Sin televisión, radio o distracciones, “solamente los libros que iban a ser mi home entertainment”, Mario siguió el consejo del uniformado e incluyó la Biblia en su rutina de lectura diaria. Así, transcurrieron cuatro años y, un día, ansioso, esperaba los resultados del curso. 

Tan pronto llegó la correspondencia, le hicieron llegar un sobre amarillo, tamaño oficio. 

Rápido lo abrió y, para su sorpresa, además de su certificado de estudios venía una carta del Rector del Paralegal Institute, felicitándolo por haber obtenido una calificación casi perfecta: 98.6.

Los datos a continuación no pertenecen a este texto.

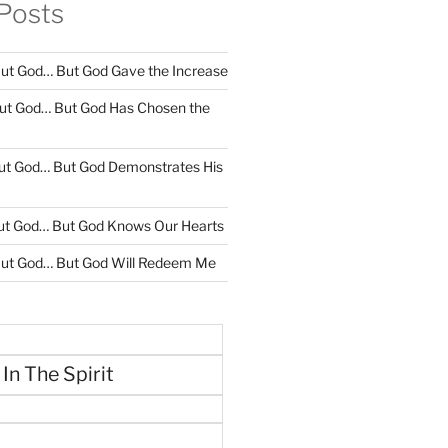
Posts
ut God… But God Gave the Increase
ut God… But God Has Chosen the
ut God… But God Demonstrates His
ut God… But God Knows Our Hearts
ut God… But God Will Redeem Me
 In The Spirit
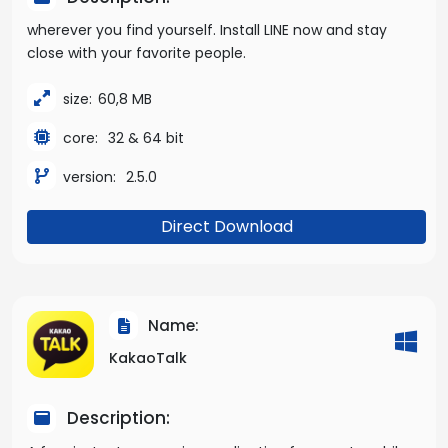
wherever you find yourself. Install LINE now and stay
close with your favorite people.
size:
60,8 MB
core:
32 & 64 bit
version:
2.5.0
Direct Download
Name:
KakaoTalk
Description:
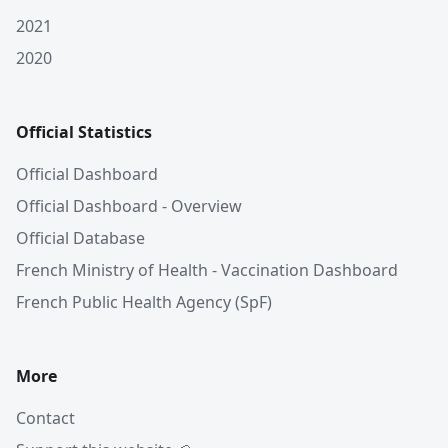
2021
2020
Official Statistics
Official Dashboard
Official Dashboard - Overview
Official Database
French Ministry of Health - Vaccination Dashboard
French Public Health Agency (SpF)
More
Contact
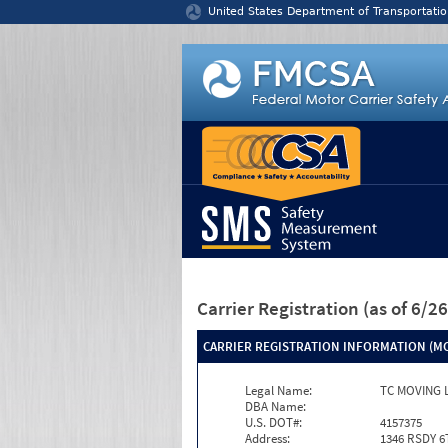
Jump to content
United States Department of Transportatio
Carrier Registration
(as of 6/
CARRIER REGISTRATION INFORMATION (MC
Legal Name:
TC MOVING 
DBA Name:
U.S. DOT#:
4157375
Address:
1346 RSDY 6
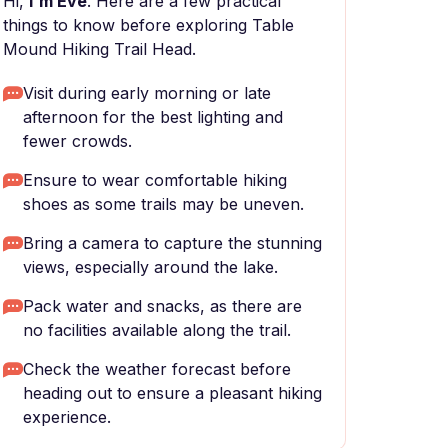
Hi,
I'm Eve
. Here are a few practical
things to know before exploring Table
Mound Hiking Trail Head.
Visit during early morning or late
afternoon for the best lighting and
fewer crowds.
Ensure to wear comfortable hiking
shoes as some trails may be uneven.
Bring a camera to capture the stunning
views, especially around the lake.
Pack water and snacks, as there are
no facilities available along the trail.
Check the weather forecast before
heading out to ensure a pleasant hiking
experience.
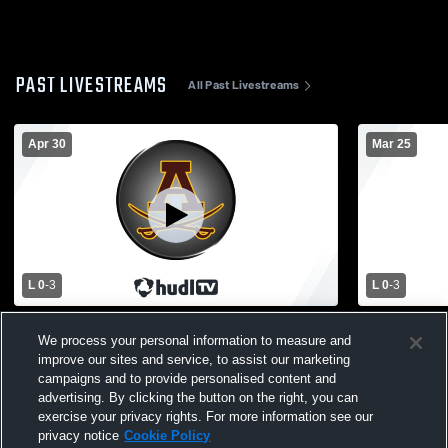
PAST LIVESTREAMS
All Past Livestreams
Apr 30
Mar 25
L 0
-
3
L 0
-
3
Athens vs Adams High School Boys'
Adams vs L
We process your personal information to measure and
Varsity Volleyball
Varsity Voll
improve our sites and service, to assist our marketing
campaigns and to provide personalised content and
advertising. By clicking the button on the right, you can
exercise your privacy rights. For more information see our
privacy notice
Cookie Policy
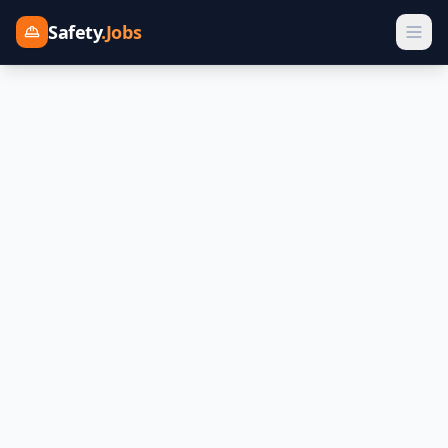
Safety
.Jobs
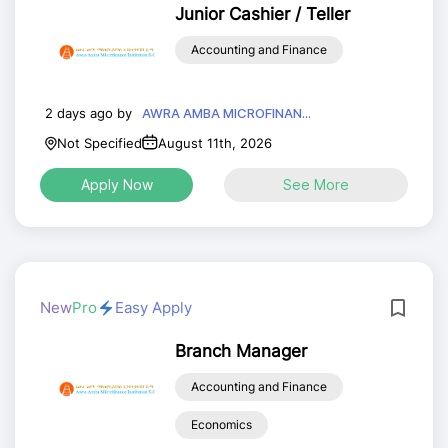
Junior Cashier / Teller
Accounting and Finance
2 days ago by
AWRA AMBA MICROFINAN...
Not Specified
August 11th, 2026
Apply Now
See More
New
Pro
Easy Apply
Branch Manager
Accounting and Finance
Economics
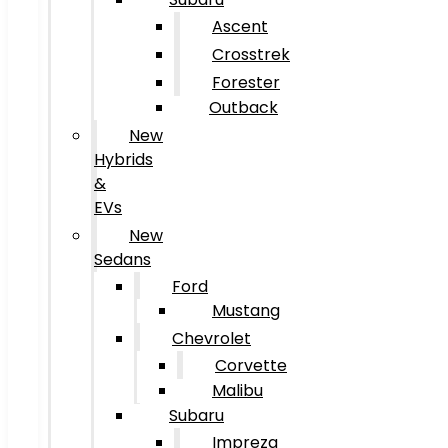
Ascent
Crosstrek
Forester
Outback
New
Hybrids
&
EVs
New
Sedans
Ford
Mustang
Chevrolet
Corvette
Malibu
Subaru
Impreza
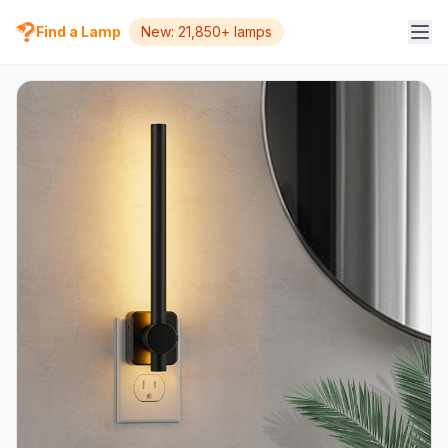
Find a Lamp
New: 21,850+ lamps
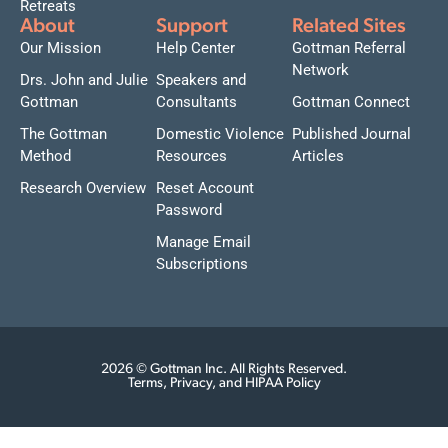
Retreats
About
Support
Related Sites
Our Mission
Help Center
Gottman Referral
Network
Drs. John and Julie
Speakers and
Gottman
Consultants
Gottman Connect
The Gottman
Domestic Violence
Published Journal
Method
Resources
Articles
Research Overview
Reset Account
Password
Manage Email
Subscriptions
2026 © Gottman Inc. All Rights Reserved.
Terms, Privacy, and HIPAA Policy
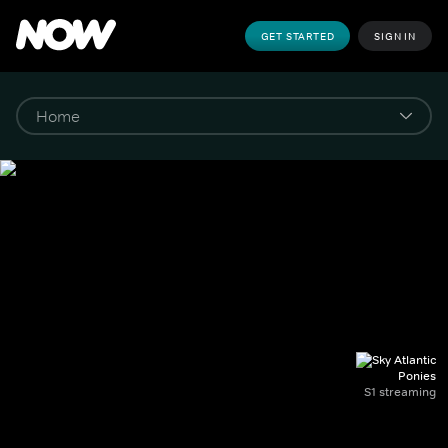
GET STARTED
SIGN IN
Ponies
S1 streaming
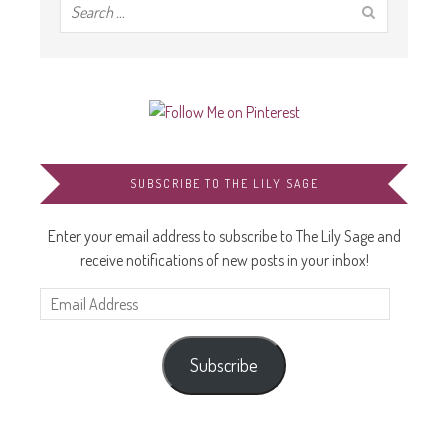
SUBSCRIBE TO THE LILY SAGE
Enter your email address to subscribe to The Lily Sage and
receive notifications of new posts in your inbox!
Email
Address
Subscribe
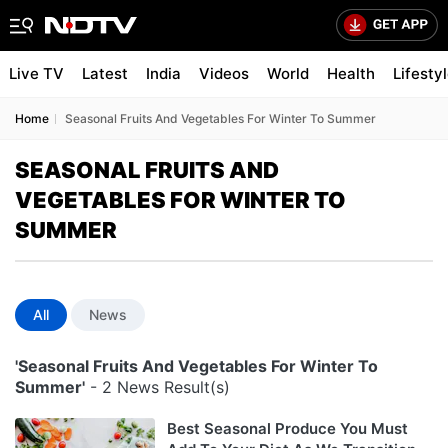
Live TV
Latest
India
Videos
World
Health
Lifesty
Home
Seasonal Fruits And Vegetables For Winter To Summer
SEASONAL FRUITS AND
VEGETABLES FOR WINTER TO
SUMMER
All
News
'Seasonal Fruits And Vegetables For Winter To
Summer'
- 2 News Result(s)
Best Seasonal Produce You Must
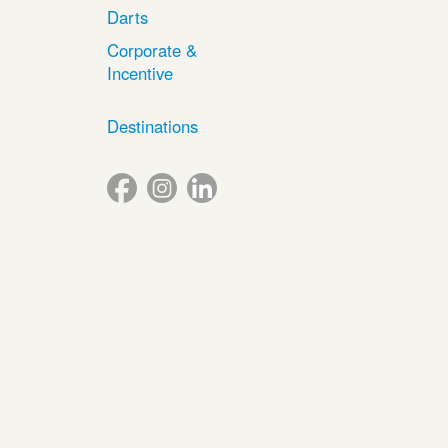
Darts
Corporate &
Incentive
Destinations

“Me acuerdo que, con letras negritas, cursivas, decía: Summa cum laude. Dije: ah cabrón, summa…, summa… ¡que summa la suya!… Y eso, con qué se come”. 

Buscó en el diccionario y encontró que la frase era una cita empleada para designar a los acreditados con los más altos honores académicos.

En ese momento recordó que, en su mejor época de atleta, una de sus maestras le decía: “Mario, es el colmo que seas un clavadista de primer nivel y pases tus materias de puro panzazo”.

A manera de posdata, el Rector remató con un: “Señor. Flores, si yo hubiera estado 23 horas al día estudiando como usted, yo hubiera sacado un cien, no un 98.6”.

“Me chingó”, dice en tono de broma.

Mario tenía en su mano uno de sus mejores logros, pero encerrado en un cuarto inhóspito, entre tres paredes y una reja, no tenía con quien celebrarlo.  

“Al fin joven, impaciente, quería música, abrazos, rostros alegres, quería una graduación chingao, un pinche aplauso, no sé. Entonces, se me ocurre presumirle mi certificado a un negrito que era mi vecino de celda”. 

Golpeo los barrotes y aquel hombre sacó su espejo de plástico, vio el documento.

—Muy bien Mario, te felicito. 

Mario hace una pausa a su relato, suspira y suelta: “…Y esa fue mi graduación”.

Meses después, se registró un motín del otro lado de reclusorio, que ocupó a todos los custodios; había gritos, estruendos, incluso disparos, pero en el pabellón de la muerte había fiesta. Los reos celebraban tiempo extra bajo los rayos del sol.

El Centro Correccional de Pontiac está situado en las inmediaciones del Río Míchigan, por lo que el calor es húmedo, asfixiante, más aún para quienes ya no están acostumbrados a estar tanto tiempo a la intemperie. 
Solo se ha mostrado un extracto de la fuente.